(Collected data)
▬▬▬▬▬▬▬▬▬▬

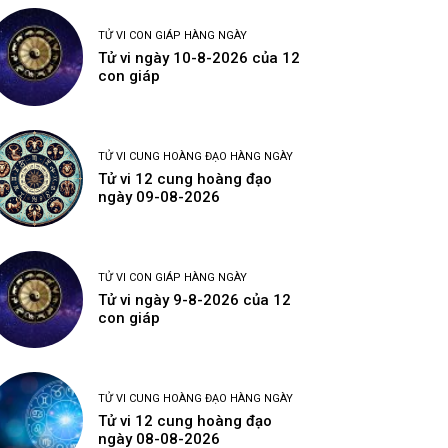
TỬ VI CON GIÁP HÀNG NGÀY
Tử vi ngày 10-8-2026 của 12
con giáp
TỬ VI CUNG HOÀNG ĐẠO HÀNG NGÀY
Tử vi 12 cung hoàng đạo
ngày 09-08-2026
TỬ VI CON GIÁP HÀNG NGÀY
Tử vi ngày 9-8-2026 của 12
con giáp
TỬ VI CUNG HOÀNG ĐẠO HÀNG NGÀY
Tử vi 12 cung hoàng đạo
ngày 08-08-2026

▬▬▬▬▬▬▬▬▬▬

Problem details
Every line above is to be duplicated exactly; no picture should be carried over.

Written solution
TỬ VI CON GIÁP HÀNG NGÀY
Tử vi ngày 10-8-2026 của 12
con giáp
TỬ VI CUNG HOÀNG ĐẠO HÀNG NGÀY
Tử vi 12 cung hoàng đạo
ngày 09-08-2026
TỬ VI CON GIÁP HÀNG NGÀY
Tử vi ngày 9-8-2026 của 12
con giáp
TỬ VI CUNG HOÀNG ĐẠO HÀNG NGÀY
Tử vi 12 cung hoàng đạo
ngày 08-08-2026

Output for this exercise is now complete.